(Stored data entries)

--------------------------------

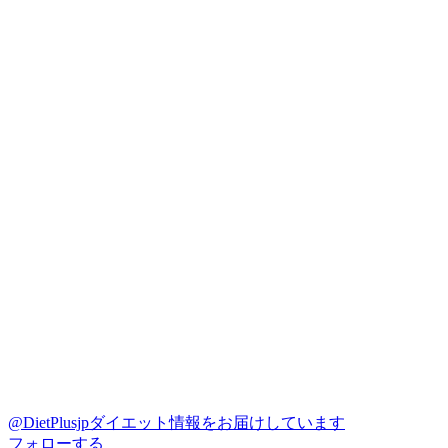
@DietPlusjp
ダイエット情報をお届けしています
フォローする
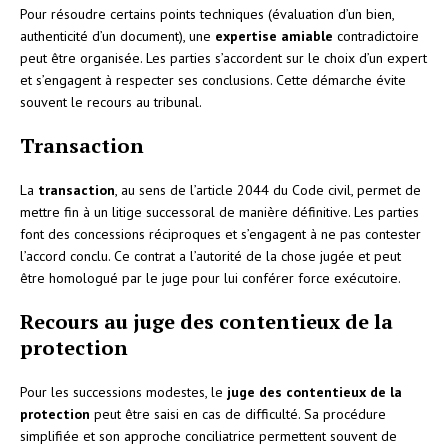
Pour résoudre certains points techniques (évaluation d’un bien,
authenticité d’un document), une
expertise amiable
contradictoire
peut être organisée. Les parties s’accordent sur le choix d’un expert
et s’engagent à respecter ses conclusions. Cette démarche évite
souvent le recours au tribunal.
Transaction
La
transaction
, au sens de l’article 2044 du Code civil, permet de
mettre fin à un litige successoral de manière définitive. Les parties
font des concessions réciproques et s’engagent à ne pas contester
l’accord conclu. Ce contrat a l’autorité de la chose jugée et peut
être homologué par le juge pour lui conférer force exécutoire.
Recours au juge des contentieux de la
protection
Pour les successions modestes, le
juge des contentieux de la
protection
peut être saisi en cas de difficulté. Sa procédure
simplifiée et son approche conciliatrice permettent souvent de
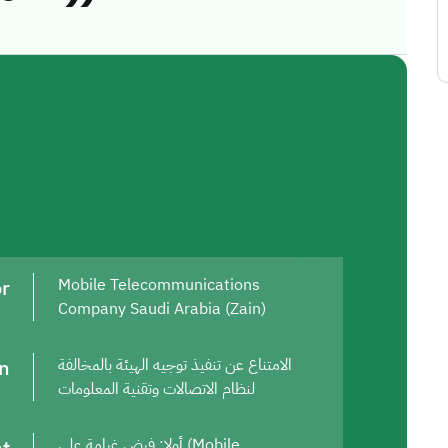
or
Mobile Telecommunications
Company Saudi Arabia (Zain)
on
الامتناع عن تنفيذ توجيه الهيئة بالمخالفة
لنظام الاتصالات وتقنية المعلومات
أولا: فرض غرامة على (Mobile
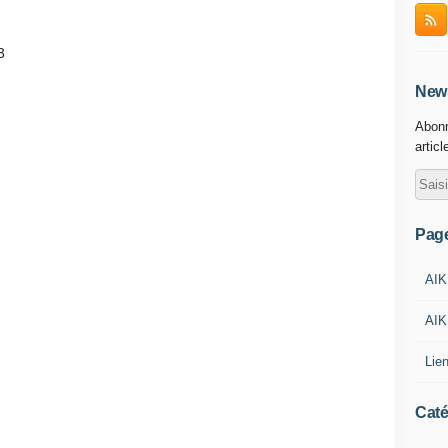
News
Abonn
articl
Pag
AIK
AIK
Lie
Caté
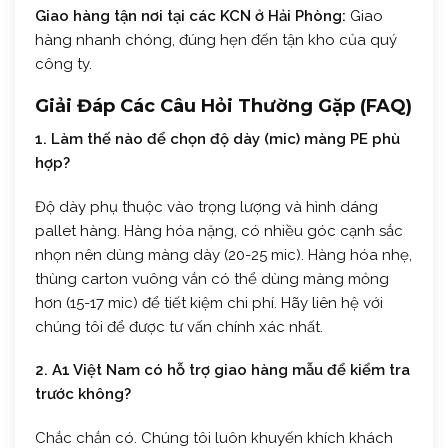
Giao hàng tận nơi tại các KCN ở Hải Phòng:
Giao
hàng nhanh chóng, đúng hẹn đến tận kho của quý
công ty.
Giải Đáp Các Câu Hỏi Thường Gặp (FAQ)
1. Làm thế nào để chọn độ dày (mic) màng PE phù
hợp?
Độ dày phụ thuộc vào trọng lượng và hình dáng
pallet hàng. Hàng hóa nặng, có nhiều góc cạnh sắc
nhọn nên dùng màng dày (20-25 mic). Hàng hóa nhẹ,
thùng carton vuông vắn có thể dùng màng mỏng
hơn (15-17 mic) để tiết kiệm chi phí. Hãy liên hệ với
chúng tôi để được tư vấn chính xác nhất.
2. A1 Việt Nam có hỗ trợ giao hàng mẫu để kiểm tra
trước không?
Chắc chắn có. Chúng tôi luôn khuyến khích khách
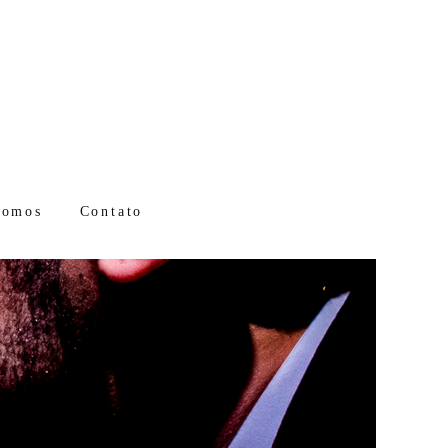
somos
Contato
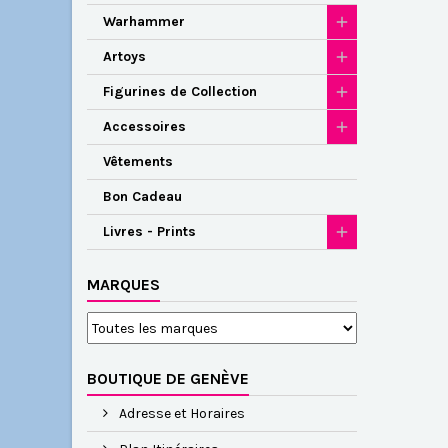
Warhammer
Artoys
Figurines de Collection
Accessoires
Vêtements
Bon Cadeau
Livres - Prints
MARQUES
BOUTIQUE DE GENÈVE
Adresse et Horaires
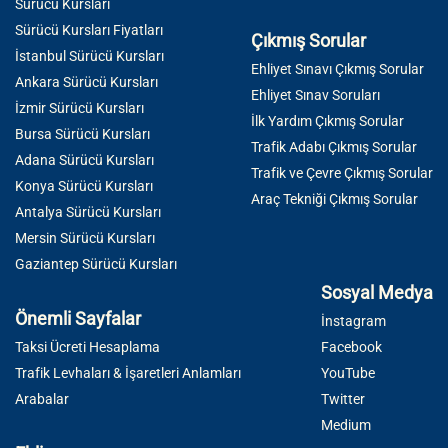
Sürücü Kursları
Sürücü Kursları Fiyatları
Çıkmış Sorular
İstanbul Sürücü Kursları
Ehliyet Sınavı Çıkmış Sorular
Ankara Sürücü Kursları
Ehliyet Sınav Soruları
İzmir Sürücü Kursları
İlk Yardım Çıkmış Sorular
Bursa Sürücü Kursları
Trafik Adabı Çıkmış Sorular
Adana Sürücü Kursları
Trafik ve Çevre Çıkmış Sorular
Konya Sürücü Kursları
Araç Tekniği Çıkmış Sorular
Antalya Sürücü Kursları
Mersin Sürücü Kursları
Gaziantep Sürücü Kursları
Sosyal Medya
Önemli Sayfalar
İnstagram
Taksi Ücreti Hesaplama
Facebook
Trafik Levhaları & İşaretleri Anlamları
YouTube
Arabalar
Twitter
Medium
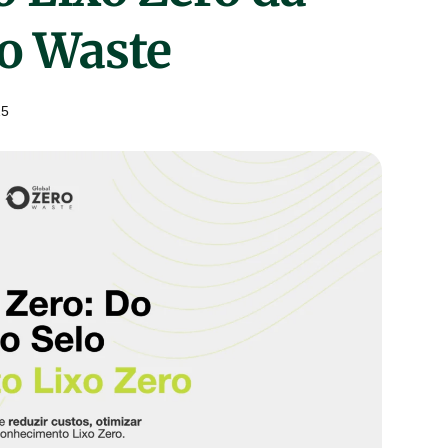
ro Waste
25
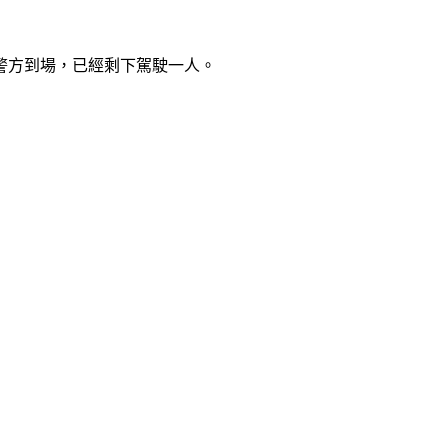
警方到場，已經剩下駕駛一人。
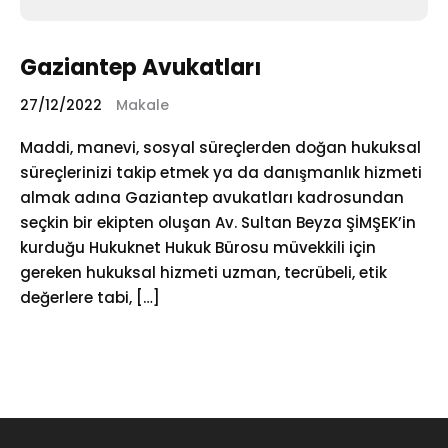
Gaziantep Avukatları
27/12/2022
Makale
Maddi, manevi, sosyal süreçlerden doğan hukuksal
süreçlerinizi takip etmek ya da danışmanlık hizmeti
almak adına Gaziantep avukatları kadrosundan
seçkin bir ekipten oluşan Av. Sultan Beyza ŞİMŞEK’in
kurduğu Hukuknet Hukuk Bürosu müvekkili için
gereken hukuksal hizmeti uzman, tecrübeli, etik
değerlere tabi, […]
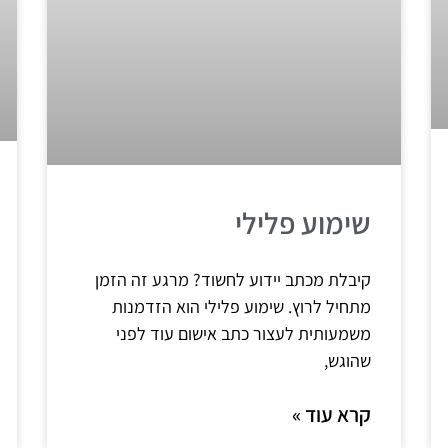
שימוע פלילי
קיבלת מכתב יידוע לחשוד? מרגע זה הזמן
מתחיל לרוץ. שימוע פלילי הוא הזדמנות
משמעותית לעצור כתב אישום עוד לפני
שהוגש,
קרא עוד »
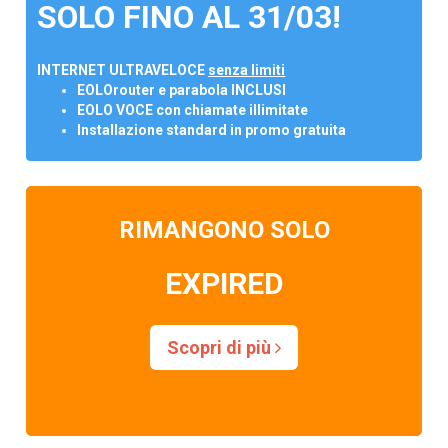
SOLO FINO AL 31/03!
INTERNET ULTRAVELOCE
senza limiti
EOLOrouter e parabola INCLUSI
EOLO VOCE con chiamate illimitate
Installazione standard in promo gratuita
RIMANGONO SOLO
EXPIRED
Scopri di più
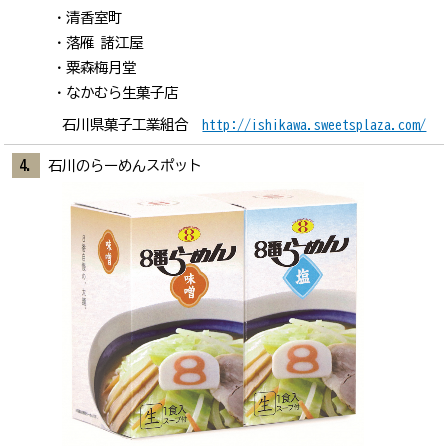
清香室町
落雁 諸江屋
粟森梅月堂
なかむら生菓子店
石川県菓子工業組合
http://ishikawa.sweetsplaza.com/
石川のらーめんスポット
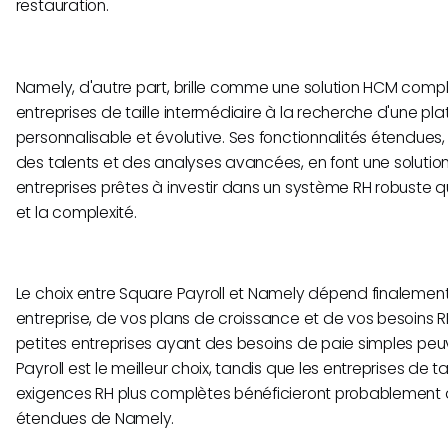
restauration.
Namely, d'autre part, brille comme une solution HCM comp
entreprises de taille intermédiaire à la recherche d'une 
personnalisable et évolutive. Ses fonctionnalités étendues,
des talents et des analyses avancées, en font une solution
entreprises prêtes à investir dans un système RH robuste qu
et la complexité.
Le choix entre Square Payroll et Namely dépend finalement 
entreprise, de vos plans de croissance et de vos besoins R
petites entreprises ayant des besoins de paie simples pe
Payroll est le meilleur choix, tandis que les entreprises de
exigences RH plus complètes bénéficieront probablement
étendues de Namely.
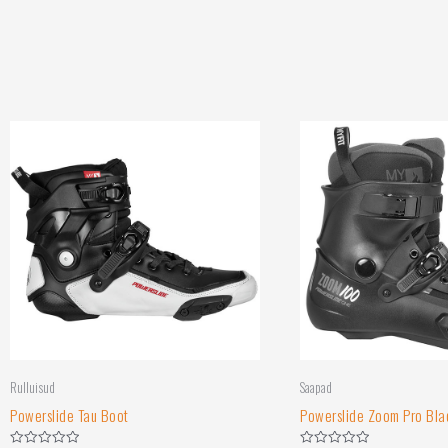
Rulluisud
Saapad
Powerslide Tau Boot
Powerslide Zoom Pro Bla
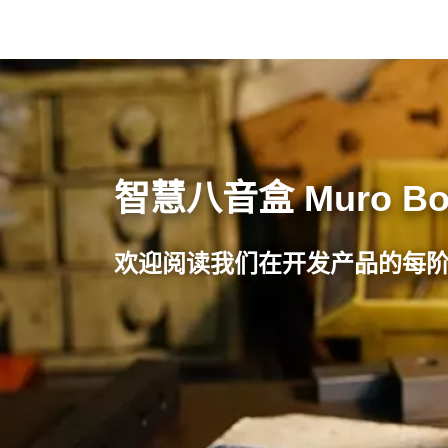
智慧八音盒 Muro B
欢迎阅读我们在开发产品的每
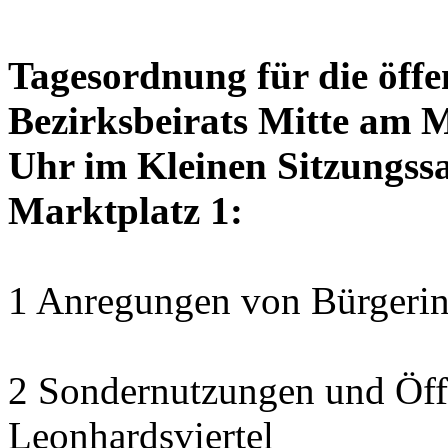
Tagesordnung für die öffe
Bezirksbeirats Mitte am 
Uhr im Kleinen Sitzungssa
Marktplatz 1:
1 Anregungen von Bürgerin
2 Sondernutzungen und Öff
Leonhardsviertel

--------------------------------

» **PROMPT**
The answer is the lines above, word for word, from the first one through the one containing "Pour les successions modestes, le"; it includes no pictures.

» **REPLY TO THE EXERCISE**
@DietPlusjp
ダイエット情報をお届けしています
フォローする
Pour résoudre certains points techniques (évaluation d’un bien,
authenticité d’un document), une
expertise amiable
contradictoire
peut être organisée. Les parties s’accordent sur le choix d’un expert
et s’engagent à respecter ses conclusions. Cette démarche évite
souvent le recours au tribunal.
Transaction
La
transaction
, au sens de l’article 2044 du Code civil, permet de
mettre fin à un litige successoral de manière définitive. Les parties
font des concessions réciproques et s’engagent à ne pas contester
l’accord conclu. Ce contrat a l’autorité de la chose jugée et peut
être homologué par le juge pour lui conférer force exécutoire.
Recours au juge des contentieux de la
protection
Pour les successions modestes, le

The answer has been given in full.